**SOURCE DATA**
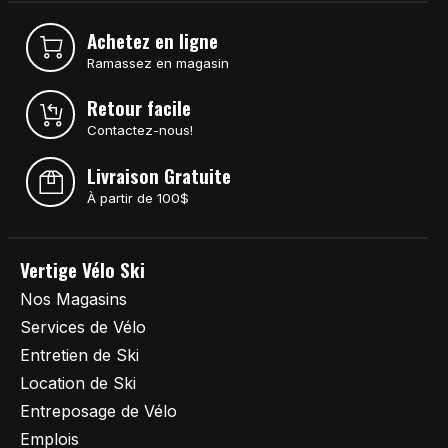
Achetez en ligne
Ramassez en magasin
Retour facile
Contactez-nous!
Livraison Gratuite
À partir de 100$
Vertige Vélo Ski
Nos Magasins
Services de Vélo
Entretien de Ski
Location de Ski
Entreposage de Vélo
Emplois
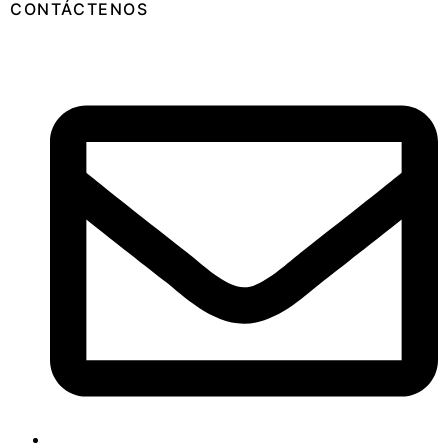
CONTÁCTENOS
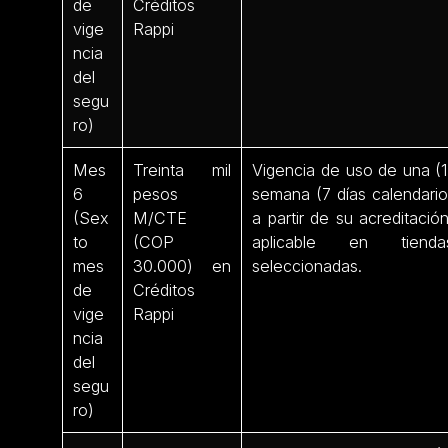
de
Créditos
vige
Rappi
ncia
del
segu
ro)
Mes
Treinta mil
Vigencia de uso de una (1
6
pesos
semana (7 días calendario
(Sex
M/CTE
a partir de su acreditación
to
(COP
aplicable en tienda
mes
30.000) en
seleccionadas.
de
Créditos
vige
Rappi
ncia
del
segu
ro)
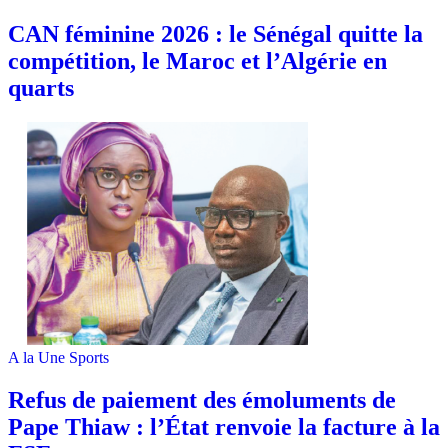
‎CAN féminine 2026 : le Sénégal quitte la
compétition, le Maroc et l’Algérie en
quarts
A la Une
Sports
Refus de paiement des émoluments de
Pape Thiaw : l’État renvoie la facture à la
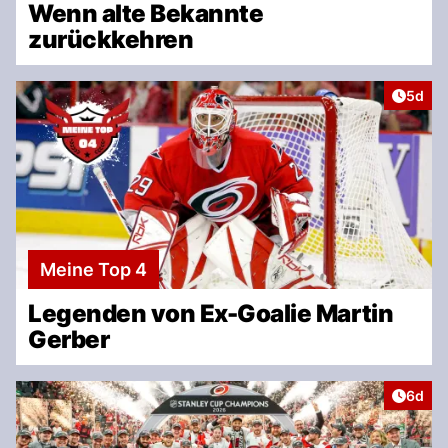
Wenn alte Bekannte
zurückkehren
Artike
5d
Meine Top 4
Legenden von Ex-Goalie Martin
Gerber
Artike
6d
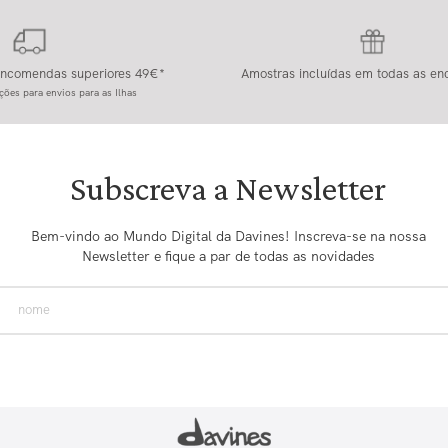
 encomendas superiores 49€*
Amostras incluídas em todas as e
ções para envios para as Ilhas
Subscreva a Newsletter
Bem-vindo ao Mundo Digital da Davines! Inscreva-se na nossa
Newsletter e fique a par de todas as novidades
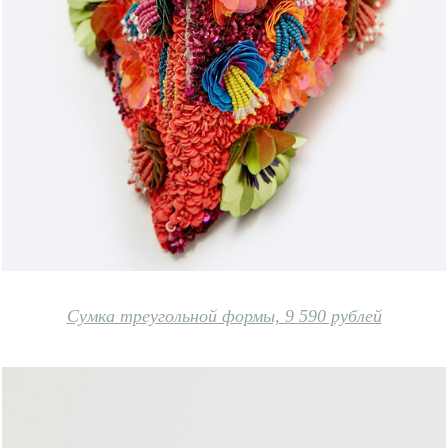
Сумка треугольной формы, 9 590 рублей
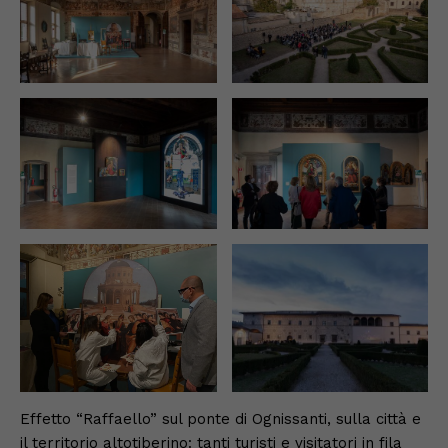
Effetto “Raffaello” sul ponte di Ognissanti, sulla città e
il territorio altotiberino: tanti turisti e visitatori in fila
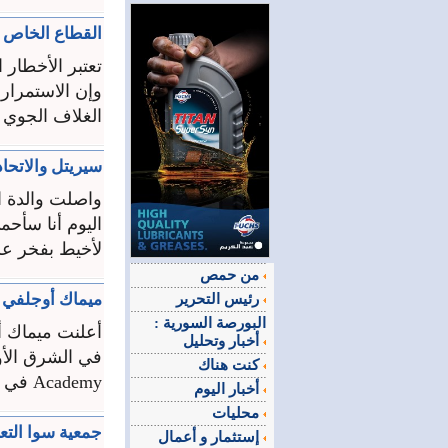
القطاع الخاص و
تعتبر الأخطار ا
وإن الاستمرار 
الغلاف الجوي و
سيريتل والاتحاد العام النسا
واصلت والدة ال
اليوم أنا سأح
لأخيط بفخر علم
من حمص
ميماك أوجلفي تطلق برنامج
رئيس التحرير
البورصة السورية :
أعلنت ميماك أو
أخبار وتحليل
كنت هناك
Academy في لبنان. وعلى مدار أربعة أسابيع ...
أخبار اليوم
محليات
جمعية سوا التعاونية تكرم 60 
إستثمار و أعمال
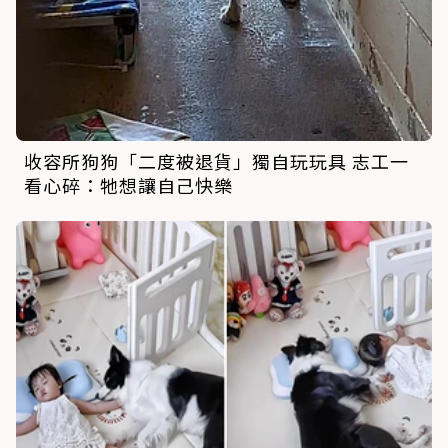
收容所狗狗「二度被退貨」獨自玩玩具 志工一
看心碎：牠想讓自己快樂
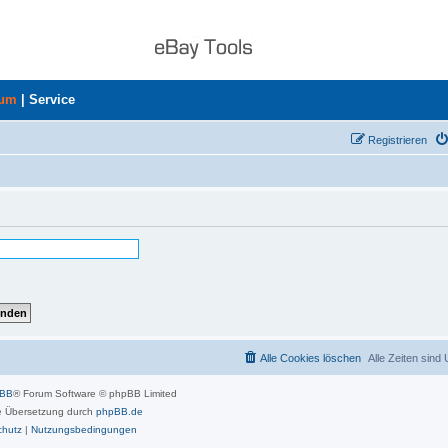
rum
|
Service
Registrieren
Alle Cookies löschen
Alle Zeiten sind
pBB
® Forum Software © phpBB Limited
 Übersetzung durch
phpBB.de
chutz
|
Nutzungsbedingungen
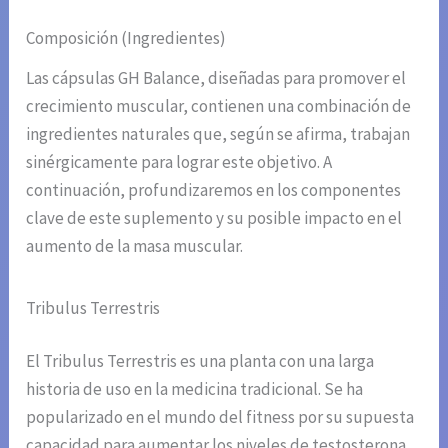
Composición (Ingredientes)
Las cápsulas GH Balance, diseñadas para promover el
crecimiento muscular, contienen una combinación de
ingredientes naturales que, según se afirma, trabajan
sinérgicamente para lograr este objetivo. A
continuación, profundizaremos en los componentes
clave de este suplemento y su posible impacto en el
aumento de la masa muscular.
Tribulus Terrestris
El Tribulus Terrestris es una planta con una larga
historia de uso en la medicina tradicional. Se ha
popularizado en el mundo del fitness por su supuesta
capacidad para aumentar los niveles de testosterona,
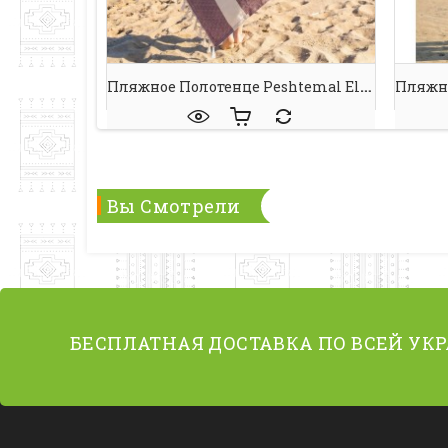
Пляжное Полотенце Peshtemal Elmas Burgundy-Cream
Вы Смотрели
БЕСПЛАТНАЯ ДОСТАВКА ПО ВСЕЙ УК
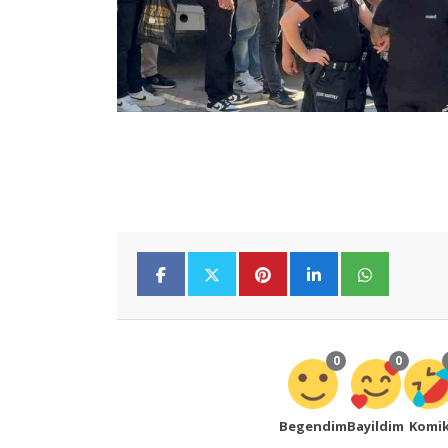
0
0
Begendim
Bayildim
Komi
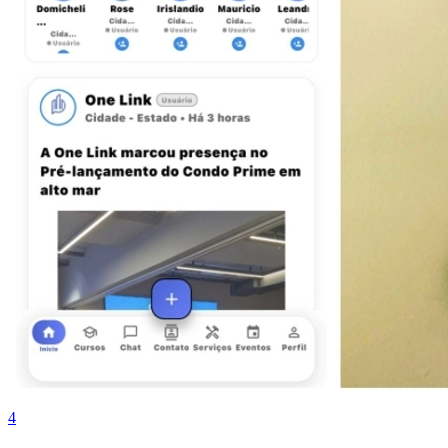
Fortaleza
4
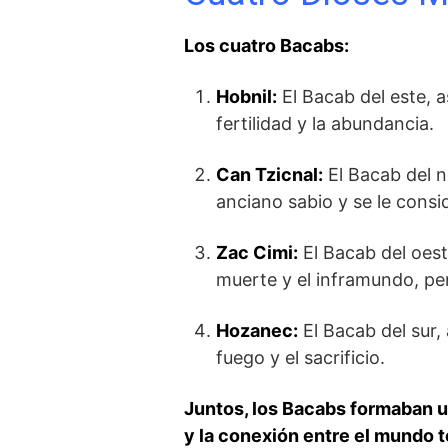
Los cuatro Bacabs:
Hobnil:
El Bacab del este, as
fertilidad y la abundancia.
Can Tzicnal:
El Bacab del n
anciano sabio y se le consid
Zac Cimi:
El Bacab del oest
muerte y el inframundo, pe
Hozanec:
El Bacab del sur, 
fuego y el sacrificio.
Juntos, los Bacabs formaban u
y la conexión entre el mundo te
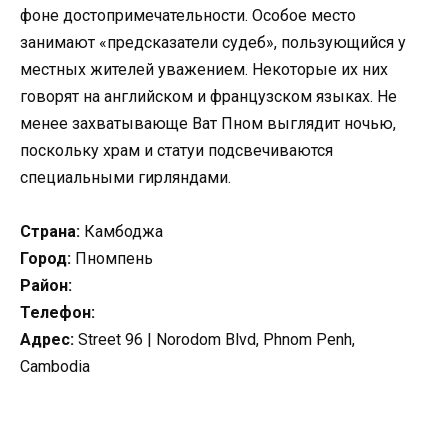
фоне достопримечательности. Особое место
занимают «предсказатели судеб», пользующийся у
местных жителей уважением. Некоторые их них
говорят на английском и французском языках. Не
менее захватывающе Ват Пном выглядит ночью,
поскольку храм и статуи подсвечиваются
специальными гирляндами.
Страна:
Камбоджа
Город:
Пномпень
Район:
Телефон:
Адрес:
Street 96 | Norodom Blvd, Phnom Penh,
Cambodia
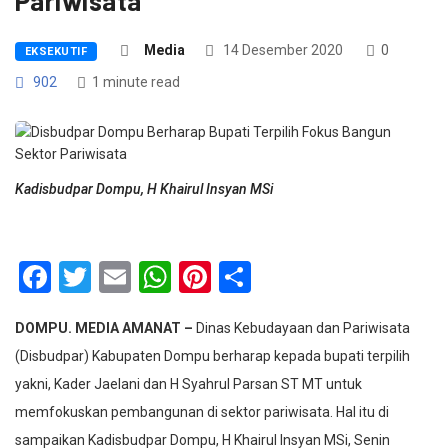
Pariwisata
Media
14 Desember 2020
0
EKSEKUTIF
902
1 minute read
Kadisbudpar Dompu, H Khairul Insyan MSi
Facebook
Twitter
Email
WhatsApp
Pinterest
Share
DOMPU. MEDIA AMANAT –
Dinas Kebudayaan dan Pariwisata
(Disbudpar) Kabupaten Dompu berharap kepada bupati terpilih
yakni, Kader Jaelani dan H Syahrul Parsan ST MT untuk
memfokuskan pembangunan di sektor pariwisata. Hal itu di
sampaikan Kadisbudpar Dompu, H Khairul Insyan MSi, Senin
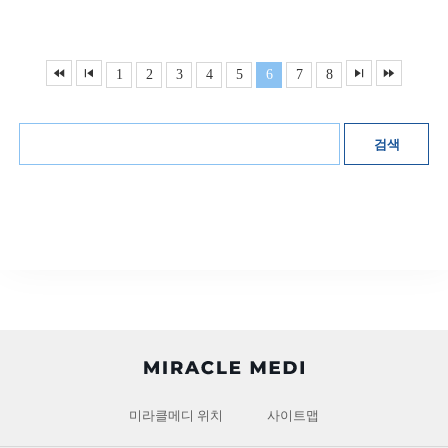
1
2
3
4
5
6
7
8
검색
미라클메디 위치
사이트맵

**AIM OF THE TASK**
Each line above that contains the string "todas" should be identified and copied.

**ANSWER SECTION**
Amostras incluídas em todas as e
Newsletter e fique a par de todas as novidades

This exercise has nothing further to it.